Even if magically he had barely remained able to hold her out of the castle itself, it was failing.

Nothing was simple or quick. She’d learned that. And now to add to her irritation, the muryans had brought her hall too far while she had slept. So many years of working her magic on them, and they’d never been less than precise before, and right now she was not in the deep ravines of Ys, but somewhere near a noisome town in the lowlands.

She had her cauldron-men to send out. With the colors of Lyonesse flying at their head they’d go raiding and pillaging and burning for her. But was there any point in doing it here? The great Changer would not open these Ways this time. She knew its pattern. Aberinn had never guessed that.

***

Meb knew her curiosity about the Changer would have to wait. She’d done some subtle questioning and the answer to what it was and how it worked was simply that the women of Dun Tagoll did not know. Her attempts at being a good lady were being met with very mixed success, and she’d been getting the feeling that leaving the castle might still be the easiest way to help. Or at least, easier for her. They accepted that she could embroider. Her skills at the rest of the womanly arts Meb knew that they considered as far below the salt.

Maybe this Changer would bring other changes? It was inside the mage’s tower she was told. It had always been, from long before Mage Aberinn. Yes, it was a device of some sort, which he worked with.

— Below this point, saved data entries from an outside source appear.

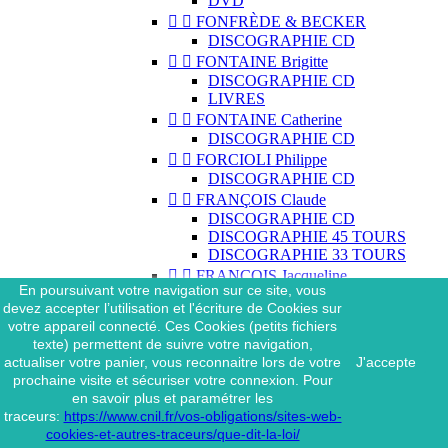
DVD


FONFRÈDE & BECKER
DISCOGRAPHIE CD


FONTAINE Brigitte
DISCOGRAPHIE CD
LIVRES


FONTAINE Catherine
DISCOGRAPHIE CD


FORCIOLI Philippe
DISCOGRAPHIE CD


FRANÇOIS Claude
DISCOGRAPHIE CD
DISCOGRAPHIE 45 TOURS
DISCOGRAPHIE 33 TOURS


FRANÇOIS Jacqueline
En poursuivant votre navigation sur ce site, vous
DISCOGRAPHIE CD
devez accepter l’utilisation et l'écriture de Cookies sur


FRASIAK Eric
votre appareil connecté. Ces Cookies (petits fichiers
DISCOGRAPHIE CD
texte) permettent de suivre votre navigation,


FRÉDÉRIQUE
actualiser votre panier, vous reconnaitre lors de votre
J'accepte
DISCOGRAPHIE CD
prochaine visite et sécuriser votre connexion. Pour


FRÉZIN Colombe
en savoir plus et paramétrer les
DISCOGRAPHIE CD
traceurs:
https://www.cnil.fr/vos-obligations/sites-web-
cookies-et-autres-traceurs/que-dit-la-loi/


FUGAIN Michel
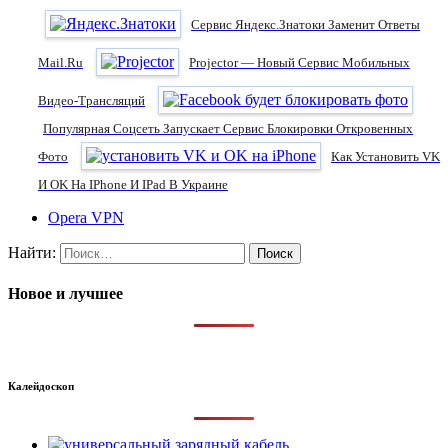
Сервис Яндекс.Знатоки Заменит Ответы
Mail.Ru
Projector — Новый Сервис Мобильных
Видео-Трансляций
Популярная Соцсеть Запускает Сервис Блокировки Откровенных
Фото
Как Установить VK
И OK На IPhone И IPad В Украине
Opera VPN
Найти:
Новое и лучшее
Калейдоскоп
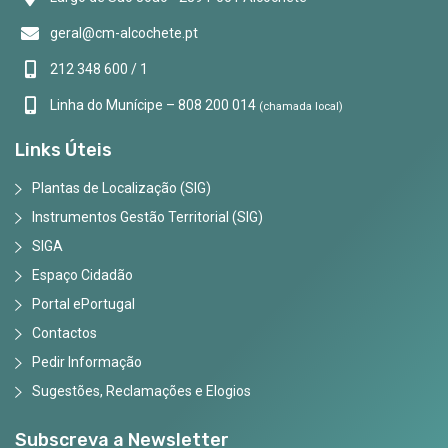
geral@cm-alcochete.pt
212 348 600 / 1
Linha do Munícipe – 808 200 014
(chamada local)
Links Úteis
Plantas de Localização (SIG)
Instrumentos Gestão Territorial (SIG)
SIGA
Espaço Cidadão
Portal ePortugal
Contactos
Pedir Informação
Sugestões, Reclamações e Elogios
Subscreva a Newsletter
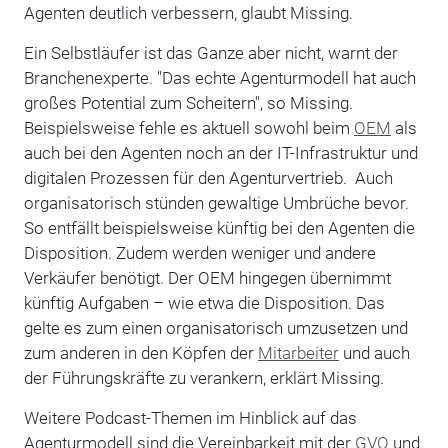
Agenten deutlich verbessern, glaubt Missing.
Ein Selbstläufer ist das Ganze aber nicht, warnt der
Branchenexperte. "Das echte Agenturmodell hat auch
großes Potential zum Scheitern", so Missing.
Beispielsweise fehle es aktuell sowohl beim
OEM
als
auch bei den Agenten noch an der IT-Infrastruktur und
digitalen Prozessen für den Agenturvertrieb. Auch
organisatorisch stünden gewaltige Umbrüche bevor.
So entfällt beispielsweise künftig bei den Agenten die
Disposition. Zudem werden weniger und andere
Verkäufer benötigt. Der OEM hingegen übernimmt
künftig Aufgaben – wie etwa die Disposition. Das
gelte es zum einen organisatorisch umzusetzen und
zum anderen in den Köpfen der
Mitarbeiter
und auch
der Führungskräfte zu verankern, erklärt Missing.
Weitere Podcast-Themen im Hinblick auf das
Agenturmodell sind die Vereinbarkeit mit der
GVO
und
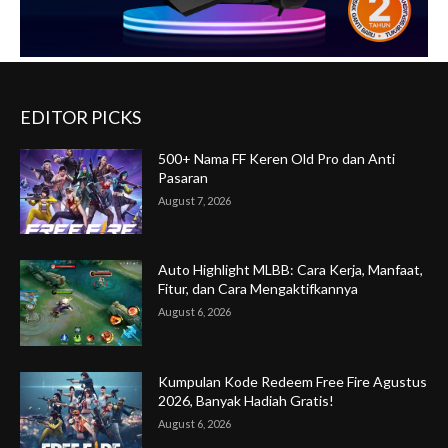
EDITOR PICKS
500+ Nama FF Keren Old Pro dan Anti
Pasaran
August 7, 2026
Auto Highlight MLBB: Cara Kerja, Manfaat,
Fitur, dan Cara Mengaktifkannya
August 6, 2026
Kumpulan Kode Redeem Free Fire Agustus
2026, Banyak Hadiah Gratis!
August 6, 2026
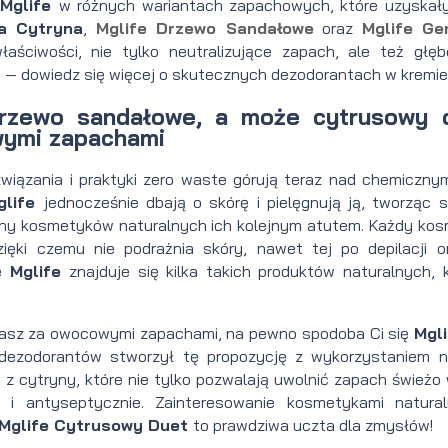
u
Mglife
w różnych wariantach zapachowych, które uzyskały 
ta Cytryna
,
Mglife Drzewo Sandałowe
oraz
Mglife Ge
aściwości, nie tylko neutralizujące zapach, ale też głę
— dowiedz się więcej o skutecznych dezodorantach w kremie
drzewo sandałowe, a może cytrusowy d
wymi zapachami
związania i praktyki zero waste górują teraz nad chemiczny
glife
jednocześnie dbają o skórę i pielęgnują ją, tworząc
hy kosmetyków naturalnych ich kolejnym atutem. Każdy kosm
zięki czemu nie podrażnia skóry, nawet tej po depilacji 
ie
Mglife
znajduje się kilka takich produktów naturalnych,
dasz za owocowymi zapachami, na pewno spodoba Ci się
Mgl
dezodorantów stworzył tę propozycję z wykorzystaniem nat
b z cytryny, które nie tylko pozwalają uwolnić zapach świeżo
o i antyseptycznie. Zainteresowanie kosmetykami natura
Mglife Cytrusowy Duet
to prawdziwa uczta dla zmysłów!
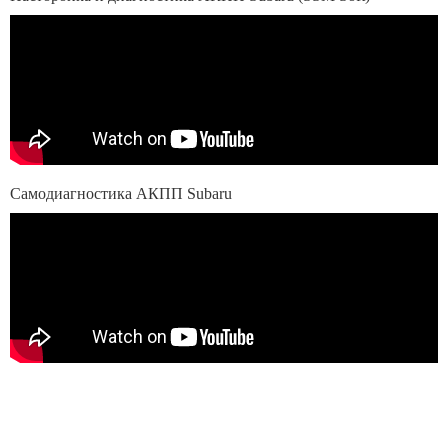
Самодиагностика АКПП Subaru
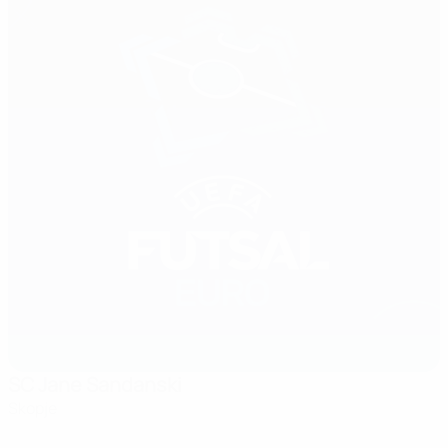
SC Jane Sandanski
Skopje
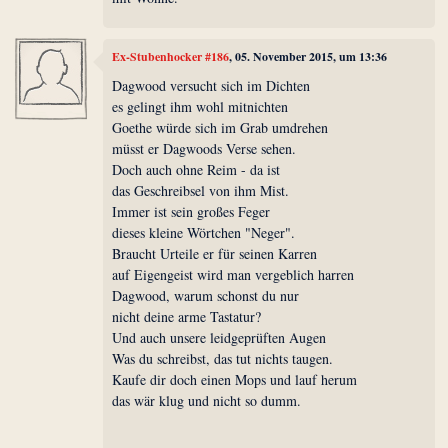
Ex-Stubenhocker #186
, 05. November 2015, um 13:36
Dagwood versucht sich im Dichten
es gelingt ihm wohl mitnichten
Goethe würde sich im Grab umdrehen
müsst er Dagwoods Verse sehen.
Doch auch ohne Reim - da ist
das Geschreibsel von ihm Mist.
Immer ist sein großes Feger
dieses kleine Wörtchen "Neger".
Braucht Urteile er für seinen Karren
auf Eigengeist wird man vergeblich harren
Dagwood, warum schonst du nur
nicht deine arme Tastatur?
Und auch unsere leidgeprüften Augen
Was du schreibst, das tut nichts taugen.
Kaufe dir doch einen Mops und lauf herum
das wär klug und nicht so dumm.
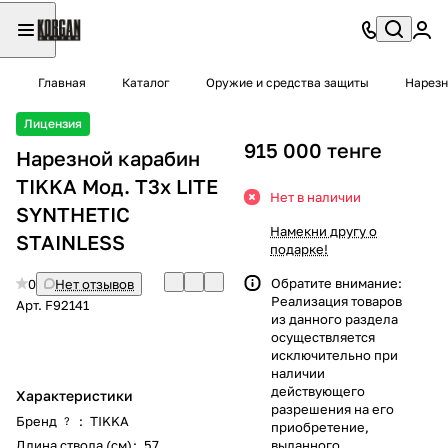
Главная
Каталог
Оружие и средства защиты
Нарезн
Лицензия
915 000 тенге
Нарезной карабин
TIKKA Мод. T3x LITE
Нет в наличии
SYNTHETIC
Намекни другу о
STAINLESS
подарке!
Обратите внимание:
0
Нет отзывов
Реализация товаров
Арт.
F92141
из данного раздела
осуществляется
исключительно при
наличии
действующего
Характеристики
разрешения на его
Бренд
:
TIKKA
?
приобретение,
Длина ствола (см)
:
57
выданного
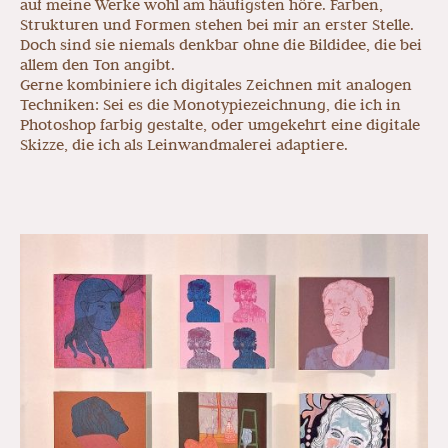
auf meine Werke wohl am häufigsten höre. Farben,
Strukturen und Formen stehen bei mir an erster Stelle.
Doch sind sie niemals denkbar ohne die Bildidee, die bei
allem den Ton angibt.
Gerne kombiniere ich digitales Zeichnen mit analogen
Techniken: Sei es die Monotypiezeichnung, die ich in
Photoshop farbig gestalte, oder umgekehrt eine digitale
Skizze, die ich als Leinwandmalerei adaptiere.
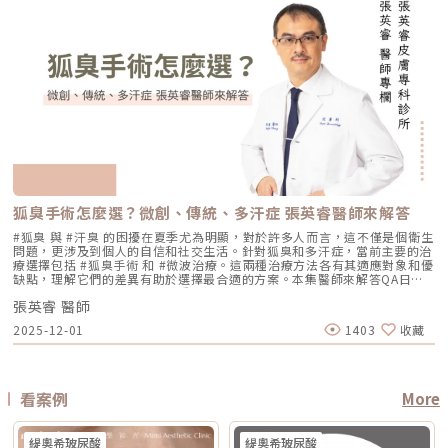
膚變薄，反而會因為刺激真皮層膠原蛋白新生，讓肌膚變得更厚實、更有彈
Thermage FLX？鳳凰電波的正式名稱是 Thermage FLX，為台灣索塔
性。3. 孕婦、哺乳者與近期使用光敏藥物者不建議進行光電療程。4. 三個
體局部等，依機型適應症與醫師評估 額頭、眉眼、下半臉、下顎線、雙下
性！但前提是「間隔時間要充足」且「能量掌控得當」，過度頻繁的施打才
SoltaTaiwan Limited旗下的射頻設備。根據台灣原廠資料，Thermage
月內做過深層換膚或磨皮者需與醫師確認治療時機。5. 術前請避免日曬並停
巴、頸部等，依機型與探頭而定 臉部、下半臉、頸部等明顯鬆弛部位 主要
有可能破壞皮膚屏障。Q3：改善毛孔粗大，通常需要打幾次才有效？ 醫美
FLX 採用單極電容耦合射頻技術。所謂「電容耦合」，簡單來說就是能量透
止酸類、去角質與刺激性保養品。這些都有助於減少反黑。術後照護1. 人工
效果 緊緻肌膚、改善細紋、膚質變細緻、鬆弛感下降 拉提輪廓、改善嘴邊
不是變魔術，通常需要一個「療程」的規劃。以皮秒雷射或微針電波為例，
過皮膚表面傳導進入皮膚內部，無需破壞皮膚結構。它的特色是「單極電
皮需連續貼著約 14 天且不可自行撕除。2. 若人工皮翹起或濕潤可加貼更大
肉、下顎線模糊、臉部下垂感 改善明顯鬆弛、下垂與多餘皮膚，拉提幅度
通常會建議進行 3~5 次（每次間隔約 4~6 週）為一個完整療程。不過，多
波」。是能將熱能傳遞到較深層的皮膚組織，形成較廣泛的容積式加熱。一
片人工皮加強固定。3. 術後兩週內避免三溫暖、蒸氣、劇烈流汗與飲酒。4.
通常較明顯 適合對象 皮膚開始鬆、細紋變多、毛孔或膚質變粗、想讓臉看
數人在第 2 次治療後，就會感覺到上妝變得服貼、出油量減少的明顯變化
般民眾常聽到的「電波拉提」、「緊緻輪廓」、「改善鬆弛」，多半就是從
請按時回診由專業人員移除人工皮並檢查膚況。5. 如出現紅腫、刺癢或滲出
起來更緊緻的人 輪廓開始下垂、嘴邊肉明顯、下顎線不清楚、下半臉變重
了。Q4：我是容易泛紅的敏感肌或酒糟肌，也能做醫美縮毛孔嗎？需經醫
這類療程概念延伸而來。由於屬於非侵入式，不需要手術或注射，且通常恢
應立即聯絡診所處理。6. 色素代謝期間避免使用磨砂、卸妝棉與去角質產
的人 中重度鬆弛、皮膚明顯下垂、多餘皮膚較多，且能接受手術恢復期的
師審慎評估。敏感肌或酒糟肌因皮膚屏障較脆弱，若在發炎尚未穩定的情況
復期較短；效果可能在療程後逐漸顯現，並隨著時間持續變化。鳳凰電波適
品。7. 修復期需加強保濕並確實做好防曬。Reepot 的優勢到底在哪？與傳
人 麻醉方式 多數不需麻醉，或依疼痛耐受度使用表面麻醉、舒緩方式 依機
下進行高能量雷射，可能增加泛紅加劇或刺激反應的風險。因此治療重點通
合施打族群鳳凰電波比較常被期待用在以下需求： 臉部鬆弛感 下顎線不清
統雷射比較 療程項目 傳統除斑雷射 Reepot AI時光雷射 冷卻保護 冷卻可能
型、能量與個人耐受度，可能不需麻醉或搭配舒緩方式 通常需要局部麻
常會先放在「穩定膚況與降低發炎反應」，並依個別狀況調整可能的誘發因
楚 嘴邊肉或輪廓線變模糊 眼周細紋與鬆弛 身體局部肌膚鬆弛 常被作為年度
較簡單、 熱傷害風險較高 -2°C 到-6°C冷卻 +血管保護， 反黑風險較低 精
醉、舒眠麻醉或全身麻醉，依手術範圍而定 療程時間 約45分鐘至2小時，
素。待肌膚穩定後，再由醫師評估選擇較溫和的療程，例如微針類療程或能
型保養選項之一不過要特別注意，任何非侵入式儀器療程都不是拉皮手術，
準度 多仰賴醫師經驗判斷 斑點範圍、能量輸出 AI影像分析＋自動調能增精
依部位與發數不同 約30分鐘至1.5小時，依部位與發數不同 約2至4小時以
量可精準控制的微針電波，以循序漸進方式改善毛孔粗大與膚質細緻度。
也不是填充療程。它比較適合用來改善輕度到中度鬆弛，若已經有明顯皮膚
準 舒適度 熱感明顯，需敷麻 即時冷卻系統，可不需敷麻 反黑風險 較高 較
上，依手術範圍與複雜度不同 修復期 多數人修復期短，可能有暫時泛紅、
Q5：我平常有在擦酸類或A醇縮毛孔，做醫美前後需要停用嗎？建議暫停使
下垂、脂肪位移或組織支撐不足，仍需要由專業醫師評估是否需搭配其他療
低 混合型斑點 需搭配其他療程，分次處理 AI辨識斑點深淺類型， 能同步處
腫脹或熱感 多數人修復期短，可能有暫時泛紅、痠脹、觸痛感 修復期較
用，但實際時間需依療程種類與個人膚況調整。酸類（如果酸、水楊酸）與
程。什麼是DENSITY RF無雙電波 ？無雙電波的英文名稱為 DENSITY，由
理多種斑點 療程次數 修復期 可能需多次，修復期較長 單次有感改善、修復
長，可能有腫脹、瘀青、傷口照護與拆線需求 效果出現時間 部分人術後先
A醇會促進角質代謝，可能在療程前後增加肌膚敏感度，使刺激反應（如泛
Jeisys Medical 推出。根據 DENSITY 官方資料，這套系統使用單極與雙極
期更短 適合性 適合多數色斑但風險略高 適合希望快速、低風險改善的族群
有緊實感，完整效果通常隨膠原蛋白新生逐漸出現 部分人術後有緊繃感，
狐臭手術怎麼選？微創、傳統、多汗症 張英睿醫師來解答
紅、乾燥）加劇，並提高色素沉澱的風險。一般常見建議為：療程前約3–7
高頻能量，可將能量傳遞到淺層與深層皮膚組織。它和傳統單一電波不同的
Reepot AI時光雷射禁忌症以下情況在接受 Reepot 治療時需特別注意，需
拉提效果通常會在數週至數月逐漸明顯 術後消腫後逐漸看出效果，完整自
天暫停使用，術後約1–2週再視肌膚修復狀況逐步恢復。但實際仍應依醫師
地方，在於它主打「單極 + 雙極」的複合式能量設計。單極偏向較深層作
由醫療人員審慎評估：1. 具有光敏感體質或正在使用感光藥物者若皮膚對光
#狐臭 與 #汗臭 的困擾在夏季尤為明顯，對於許多人而言，這不僅是個衛生
然度需等待恢復期 維持時間 約1年至1年半以上，依個人體質、老化速度與
評估為準。在停用期間，建議以溫和清潔、加強保濕與修護（如玻尿酸、神
用，雙極則偏向較表層、較集中，因此在療程定位上，無雙電波常被形容為
線反應特別強烈，或正在使用會增加光敏性的藥物，治療後發生刺激或色素
問題，更涉及到個人的自信和社交生活。針對狐臭和多汗症，當前主要的治
保養而定 約1年至1年半以上，依個人體質、發數、能量與保養而定 通常可
經醯胺等），並落實防曬措施，協助肌膚穩定修復。擺脫毛孔焦慮，找回平
兼顧： 深層緊緻 淺層膚質 細紋改善 毛孔與光澤感 整體肌膚精緻度
反應的風險較高。2. 三個月內曾使用口服 A 酸A 酸會影響皮膚角質更新與
療選擇包括 #狐臭手術 和 #微波治療。這兩種治療方法各有其適應對象和優
維持數年，但仍會隨年齡與老化速度改變 優點 非侵入式、修復期短、膚質
滑自信肌對抗毛孔粗大是一場長期抗戰，它需要你改變不良的生活習慣、建
DENSITY 採用 sequential monopolar + bipolar RF，也就是序列式單極
修復速度，使治療後的反應加劇，因此仿單建議需完全停藥至少三個月。3.
缺點，理解它們的差異有助於選擇最合適的方案。本集醫師來解答QA日常
與緊緻感改善自然 非侵入式、修復期短、對輪廓線與深層支撐較有針對性
立正確的居家保養觀念，並適時借助醫美科技的強大力量來突破瓶頸。現在
與雙極射頻能量，並搭配冷卻與即時阻抗校準等設計。無雙電波適合施打族
最近三到六個月內接受過填補注射包括玻尿酸、洢蓮絲、舒顏萃等填充劑，
生活中該如何減少體味產生？重點摘要：00:00 開場00:05 微創旋轉刮刀狐
拉提幅度通常較明顯，適合較嚴重鬆弛者 限制 對非常明顯的下垂或多餘皮
的醫美技術已經能為各種膚況提供客製化的解決方案，如果不確定自己到底
群無雙電波常被期待用在以下族群： 臉沒有嚴重鬆弛，但開始覺得輪廓不
為避免能量影響填充物穩定性，需由醫療人員評估治療時機。4. 三個月內接
張英睿 醫師
臭手術與傳統狐臭手術法之比較00:40 狐臭手術治療效果如何？01:55 狐臭
膚，改善幅度有限 對膚質、毛孔、細紋的改善不一定比電波明顯 需開刀、
是屬於哪一種毛孔類型，或者不知道該從哪一個療程下手，建議直接安排時
夠緊 膚質變粗、毛孔變明顯 乾燥細紋、光澤感下降 想做電波，但怕疼痛感
受過磨皮或其他侵入性治療若表皮尚未完全恢復，過早進行雷射可能造成過
和多汗我都有，但我能使用狐臭手術嗎？02:33 狐臭治療建議幾歲開始做？
有傷口與恢復期，風險與費用通常較高 電波音波哪個好？不要只問哪個
間到專業的醫美診所進行諮詢。透過醫師的專業評估，甚至搭配高階的肌膚
2025-12-01
1403
收藏
太強 想要自然型、精緻型保養 希望同時處理緊緻與膚質所以如果說鳳凰電
度刺激或延長恢復期。5. 懷孕與哺乳期間仿單中明確列為需避免的狀況，主
03:08 微波治療後汗水會跑到其他部位嗎？04:21 日常生活中該如何減少體
強，要問哪個適合你很多人會問：「電波跟音波哪個效果比較好？」但這個
檢測儀器，才能為你規劃出最精準、最不走冤枉路的縮毛孔計畫！★溫馨提
波比較偏「輪廓拉提主力」，無雙電波就比較像「緊緻 + 膚質管理」的複合
要基於安全性與荷爾蒙變動的不確定性雖然非侵入性，但仍建議暫緩治療。
味產生？張英睿皮膚專科診所官網 : http://www.skinbook.com.tw/張英
問題其實很容易問錯方向。因為電波和音波不是同一種東西，它們就像健身
醒★小編要提醒大家，醫療並非單純的商業交易，所有的療程都伴隨著風
型選項。無雙電波 vs 鳳凰電波比較 比較療程 DENSITYRF 無雙電波
6. 正在發生皮膚感染者例如開放性傷口、細菌或病毒感染（如皰疹等），需
睿皮膚專科診所 FB ：https://www.facebook.com/Taipeiskinclinic張英
裡的重量訓練和有氧運動，都能讓身體變好，但訓練目標不一樣。 想改善
險。因此，作為消費者應該謹慎選擇合適的醫療方案，以確保安全與健康。
ThermageFLX 鳳凰電波 能量類型 單極+雙極射頻 單極射頻 作用原理
完全痊癒後才能進行雷射。7. 有皮膚癌病史者為避免引發不必要的風險或延
睿皮膚專科診所Instagram：
膚質、緊緻、細紋：可以優先評估電波。 想改善下垂、輪廓線、嘴邊肉：
αLPHA專利交替脈衝加熱技術 射頻RF系統 主要特色 深淺層複合加熱 深層
誤病情追蹤，此類族群需避免或必須在專科醫師嚴格評估下進行。8. 未滿十
https://www.instagram.com/drdeungskinclinic/張英睿皮膚專科診所地
可以優先評估音波。 如果同時有鬆和垂：可以和醫師討論電音波搭配。這
看案例
More
容積式加熱 療程定位 膚質、細緻、緊緻並重 輪廓、拉提、緊實為主 適合族
八歲者不建議未成年人接受此類治療，除非有醫療必要且經監護人與專業醫
址：新北市板橋區文化路一段118號電話：(02)-2250-6065LINE：
也是為什麼現在很多醫師會用「複合式療程」來做規劃。不是每個人都只需
群 輕中度鬆弛、膚質粗糙、 毛孔細紋 中度鬆弛、下顎線模糊、 輪廓下垂感
師共同評估。AI時光雷射常見問題FAQQ1：Reepot AI時光雷射和傳統除斑
@xat.0000195926.1nzhttps://page.line.me/xat.0000195926.1nz?
要一種療程，而是要看老化主要發生在哪一層，再決定適合電波、音波，還
冷卻技術 五階七段冷卻系統 分段噴灑冷媒 探頭 雅典娜探頭：臉部 宙斯探
雷射有什麼最大差別？Reepot 的能量作用以機械式震動為主，而非傳統以
openQrModal=true
是兩者搭配。電波音波可以一起打嗎？可以，但不是每個人都一定需要。電
頭：身體 愛神探頭：眼周 紫鑽探頭：臉/四肢 碧眼探頭：眼周 藍鑽探頭：
緹奧希玻尿酸
緹奧希玻尿酸
熱破壞色素為核心的方式，因此對周邊組織較為溫和，修復期相對短。搭配
波和音波作用原理不同，所以在醫師評估下，兩者確實可以搭配。常見做法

And no, when they changed, nothing was really that different within Lyonesse…except that the attacking army could not return to its own country. Nor could they get supplies from their home. Their supply chain was cut, the country was picked bare, too bare to live off, and chances were good, any other invader would attack them too. And back in their own country, the people would know: attack Lyonesse and you are lost, forever.

Once that had been enough.

Now it wasn’t.

When the change came it was silent and sudden.

Meb knew it had happened.

She could feel it. It was a little like some strange scents carried on the night air. Scents of faraway things, and of spices she knew the smell and taste of…but did not have a name for.

The association was not a pleasant one though; it somehow also smelled of cold, salt, decay, and other nasty things.